Inbox & Dispatch

Overview

Many pipelines split work across stages: one part of the system produces a payload and another reacts later. Without standing up a message broker, a common pattern is an in-process queue: producers enqueue messages, and the runtime drains that queue at predictable boundaries so receivers run in order.

Jaiph’s channels follow that pattern at workflow granularity. You declare a channel at module scope, optionally list workflow targets after ->, and use <- inside a workflow to enqueue a string payload. Routing on the channel … -> line is static (parsed into the AST); nothing “fires” at parse time. Delivery happens later: after a workflow’s steps finish — including waiting out any run async handles joined at workflow exit — the runtime drains that workflow frame’s queue and runs each route target in order.

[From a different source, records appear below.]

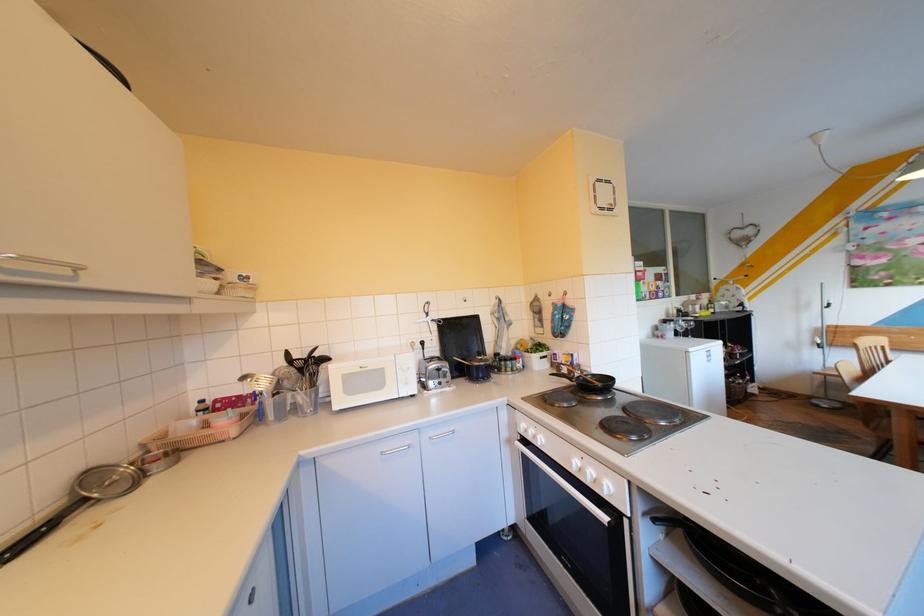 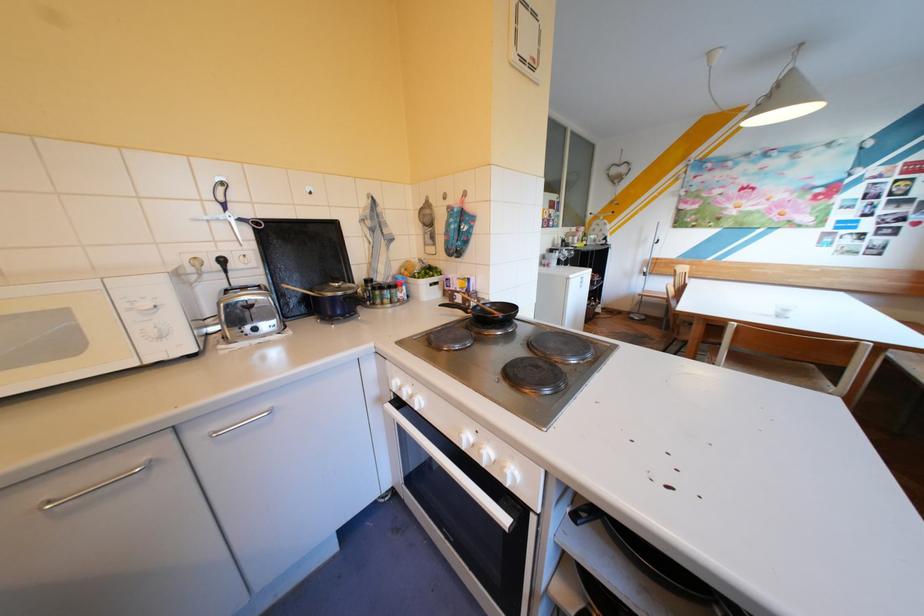 In the second image, find the point that corresponds to pixel 570 315 in the first image.

(466, 225) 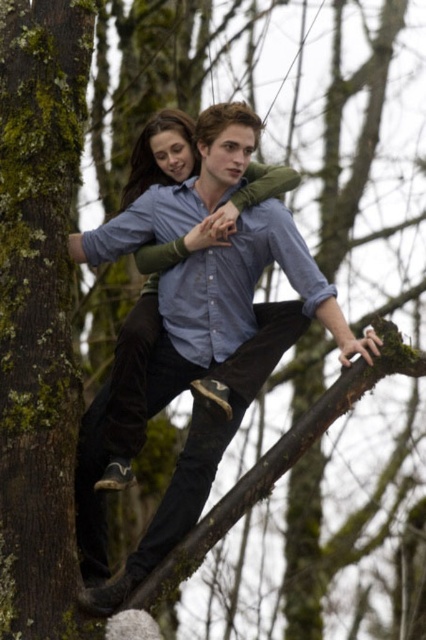 You are standing on the tree branch and need to grab the brown rough bark at left. Based on its position, is it within your immediate reach?

The brown rough bark at left is located at point (39, 308), which indicates it is positioned to the left side of the branch. Since you are on the branch, it should be within your immediate reach.

You are standing on the ground looking up at the two people on the tree branch. Which object, the brown rough bark at left or the matte blue shirt at center, is positioned more to your left side?

The brown rough bark at left is positioned more to your left side than the matte blue shirt at center. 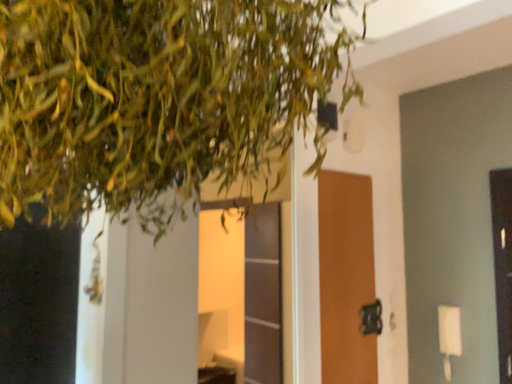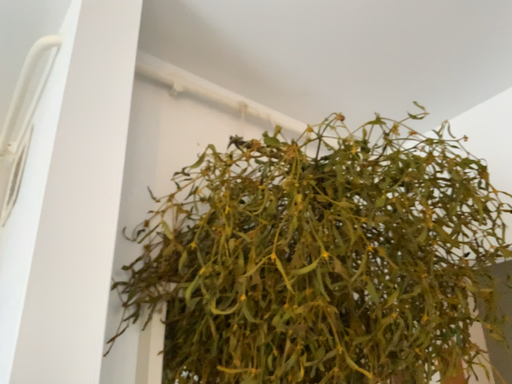 Question: How did the camera likely rotate when shooting the video?

Choices:
 (A) rotated upward
 (B) rotated downward

Answer: (A)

Under the hood, NodeWorkflowRuntime keeps queues and route maps in memory (see Architecture — Channels and hooks in context). run_summary.jsonl records INBOX_ENQUEUE on every send (metadata only; see Trigger contract). inbox/NNN-<channel>.txt files are optional audit copies of the payload for routed sends only; routing does not read them back — no filesystem watchers or inbox polling. Which stack frame owns routes, and how sends bubble to an ancestor frame, is spelled out in Who registers routes and who drains.

At a glance

channel findings -> analyst

workflow researcher() {
  findings <- "## analysis results"
}

workflow analyst(message, chan, sender) {
  log "Received: ${message}"
}

workflow default() {
  run researcher()
}

researcher sends data to the findings channel. The channel findings -> analyst declaration routes findings messages to analyst, which receives the message, channel name, and sender bound to its declared parameters message, chan, and sender (see Trigger contract).

Design principles

Syntax

Channel declarations: channel <name> [-> <workflow>, ...]

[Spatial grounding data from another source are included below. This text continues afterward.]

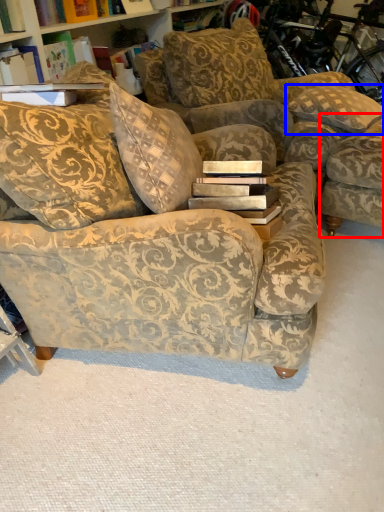 Question: Which of the following is the farthest to the observer, swivel chair (highlighted by a red box) or pillow (highlighted by a blue box)?

Choices:
 (A) swivel chair
 (B) pillow

Answer: (B) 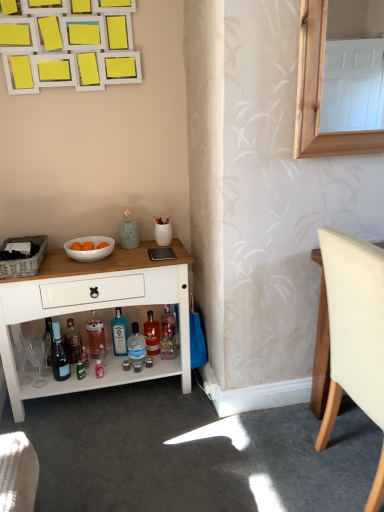 You are a GUI agent. You are given a task and a screenshot of the screen. Output one action in this format:
    pyautogui.click(x=<x>, y=<y>)
    Task: Click on the free spot above white wood cabinet at lower left (from a real-world perspective)
    
    Given the screenshot: What is the action you would take?
    pyautogui.click(x=100, y=261) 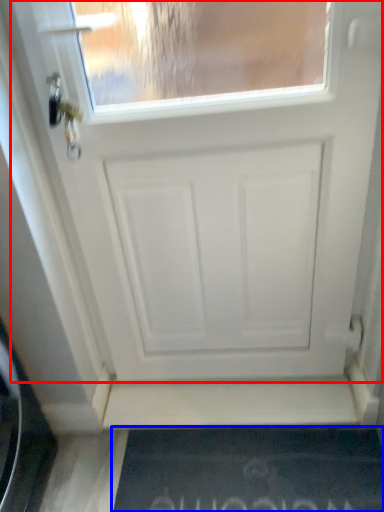 Question: Which point is closer to the camera, door (highlighted by a red box) or doormat (highlighted by a blue box)?

Choices:
 (A) door
 (B) doormat

Answer: (A)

Declare channels at top level, one per line. Optionally declare inline routes with ->:

channel findings -> analyst
channel report
channel events -> handler_a, handler_b

workflow default() { ... }

Every channel used by send (<-) must be defined in the current module or imported from another module (e.g. shared.findings). Undefined channels fail validation with:

Send operator: <channel_ref> <- <rhs>

The channel reference is always on the left side of the <- operator. Valid channel forms:

The send step resolves the string payload from the RHS, bumps inboxSeq, and appends an InboxMsg to the queue on the workflow context selected by walking from the sender outward until ctx.routes.has(sendChannel)sendChannel is the exact text left of <-. If nothing matches, enqueue on the sender’s context (routed === false; no inbox/*.txt row). If a match exists (routed === true), create inbox/ when needed and write NNN-<sendChannel>.txt sharing the same inbox_seq as JSONL.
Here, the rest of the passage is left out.